Cette vulnérabilité contrôlée est une technique de communication avancée, peut-être innée chez lui. Elle humanise un personnage qui aurait pu devenir un symbole froid. Elle permet aussi de gérer les attentes des alliés et du peuple ukrainien : si la victoire n’arrive pas au calendrier prévu, ce n’est pas Zelensky qui avait menti — il n’avait jamais promis une date. C’est une habileté narrative que beaucoup de politiciens envieraient.
L’identité ukrainienne comme projet politique
Un autre aspect frappant du portrait Zelensky, c’est sa transformation identitaire. Né dans une famille russophone, il parlait couramment et naturellement le russe en 2020. Depuis le 24 février 2022, il a fait le choix de ne s’exprimer publiquement qu’en ukrainien — un geste fort qui dit quelque chose sur la nature de cette guerre. Ce n’est pas un conflit de frontières ou de ressources. C’est un conflit d’identités. Et Zelensky en a fait un symbole personnel de résistance culturelle.

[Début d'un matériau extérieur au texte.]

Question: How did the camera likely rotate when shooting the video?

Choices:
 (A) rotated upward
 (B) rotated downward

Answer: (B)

Cette décision a eu des effets profonds en Ukraine. Dans un pays où le bilinguisme russo-ukrainien était la norme dans de nombreuses régions, le choix présidentiel a accéléré une transition linguistique déjà en cours. Pour des millions d’Ukrainiens russophones qui se sont sentis visés par l’invasion, entendre leur président parler ukrainien a été un acte de légitimation de leur identité. Zelensky a compris que dans cette guerre, la culture et la langue sont des armes aussi puissantes que les missiles.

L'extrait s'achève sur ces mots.